EXERCISE OBJECTIVE: Print each entry as it appears. Images stay out of the copy.
▼▼▼
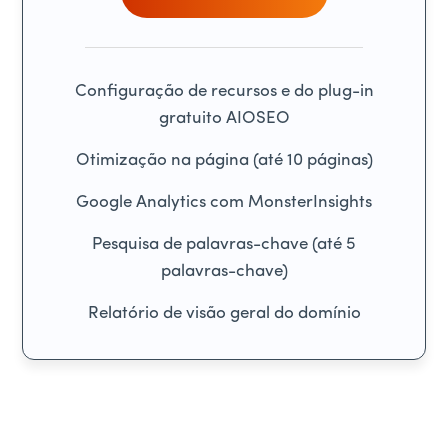
Configuração de recursos e do plug-in
gratuito AIOSEO
Otimização na página (até 10 páginas)
Google Analytics com MonsterInsights
Pesquisa de palavras-chave (até 5
palavras-chave)
Relatório de visão geral do domínio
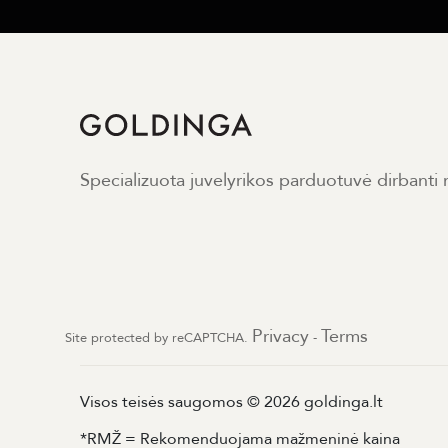
Specializuota juvelyrikos parduotuvė dirbanti
Privacy
Terms
Site protected by reCAPTCHA.
-
Visos teisės saugomos © 2026 goldinga.lt
*RMŽ = Rekomenduojama mažmeninė kaina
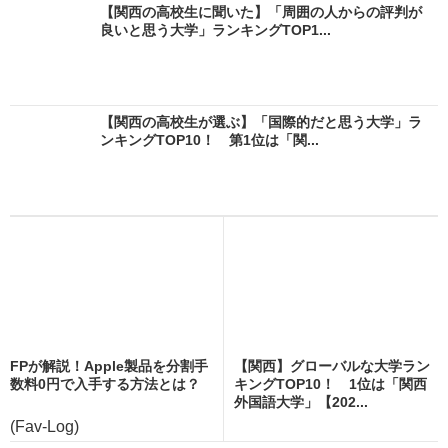
【関西の高校生に聞いた】「周囲の人からの評判が
良いと思う大学」ランキングTOP1...
【関西の高校生が選ぶ】「国際的だと思う大学」ラ
ンキングTOP10！ 第1位は「関...
FPが解説！Apple製品を分割手
【関西】グローバルな大学ラン
数料0円で入手する方法とは？
キングTOP10！ 1位は「関西
外国語大学」【202...
(Fav-Log)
▲▲▲
OUTPUT:
Configuração de recursos e do plug-in
gratuito AIOSEO
Otimização na página (até 10 páginas)
Google Analytics com MonsterInsights
Pesquisa de palavras-chave (até 5
palavras-chave)
Relatório de visão geral do domínio
Specializuota juvelyrikos parduotuvė dirbanti
Privacy
Terms
Site protected by reCAPTCHA.
-
Visos teisės saugomos © 2026 goldinga.lt
*RMŽ = Rekomenduojama mažmeninė kaina
【関西の高校生に聞いた】「周囲の人からの評判が
良いと思う大学」ランキングTOP1...
【関西の高校生が選ぶ】「国際的だと思う大学」ラ
ンキングTOP10！ 第1位は「関...
FPが解説！Apple製品を分割手
【関西】グローバルな大学ラン
数料0円で入手する方法とは？
キングTOP10！ 1位は「関西
外国語大学」【202...
(Fav-Log)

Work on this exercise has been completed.